For many of Japan’s residents, cryptocurrency heists seemed more like something from the past. Over the years, cryptocurrency heists have been plaguing Japan’s exchanges and cryptocurrency holders. Thanks to an increase in government regulation, cryptocurrency exchanges in Japan have been enjoying a spell of stability and security. Coincheck’s hack is once again spelling doom to Japan’s cryptocurrency markets. The Coincheck hack has taken place less than four years since the infamous Mt Gox hack.
The Coincheck hack happening in the backdrop of increased crypto-regulation in Japan
News of Coincheck’s hacking is once again putting Japan in the global spotlight and for all the wrong reasons. The loss of cryptocurrency through hacking of client and exchange wallets earned Japan a bad rep less than half a decade ago. Through the regulations of the country’s crypto market, Japan was able to restore sanity to its digital asset industry, earning the nation praise globally. Only this week, the Bank of Japan slightly endorsed the use of bitcoin.

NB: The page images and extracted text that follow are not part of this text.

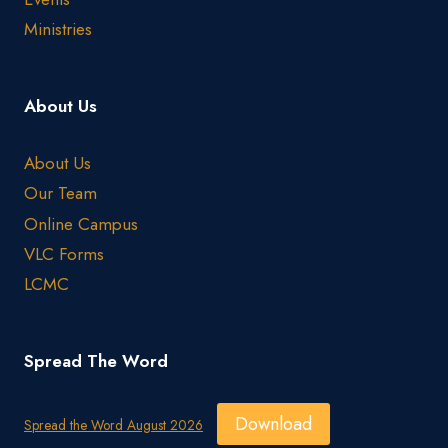
Ministries
About Us
About Us
Our Team
Online Campus
VLC Forms
LCMC
Spread The Word
Download
Spread the Word August 2026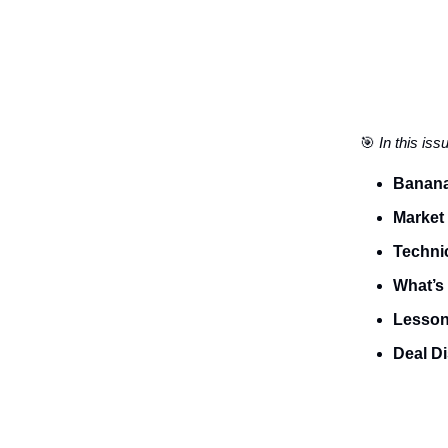
🎯
In this iss
Banana
Market
Technic
What’s 
Lesson 
Deal D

On Friday, January 26th, more than 127 million Japanese citizens woke to the news of another cryptocurrency heist. Confirmed reports reveal that at around 3 AM local time, a hacker was able to withdraw all the NEM Coincheck was holding. Investigations are underway to determine whether determine the individuals behind Coincheck’s hack.
Security flaw exploited during the Coincheck hack
While the identity of Coincheck’s hacker remains unknown, surfacing information suggests that the hacker was able to take advantage of the flaws present Coincheck’s security protocol. It is public that Coincheck was using a hot wallet that does not have multi-sig to store more than NEM worth more than $500 million.
Similar to the Mt Gox hack, the hacker accessed Coincheck’s NEM using a vulnerability that stems from using wallets that do not have the multi-sig feature. Mt Gox lost more than 850,000 bitcoins in the 2014 hack.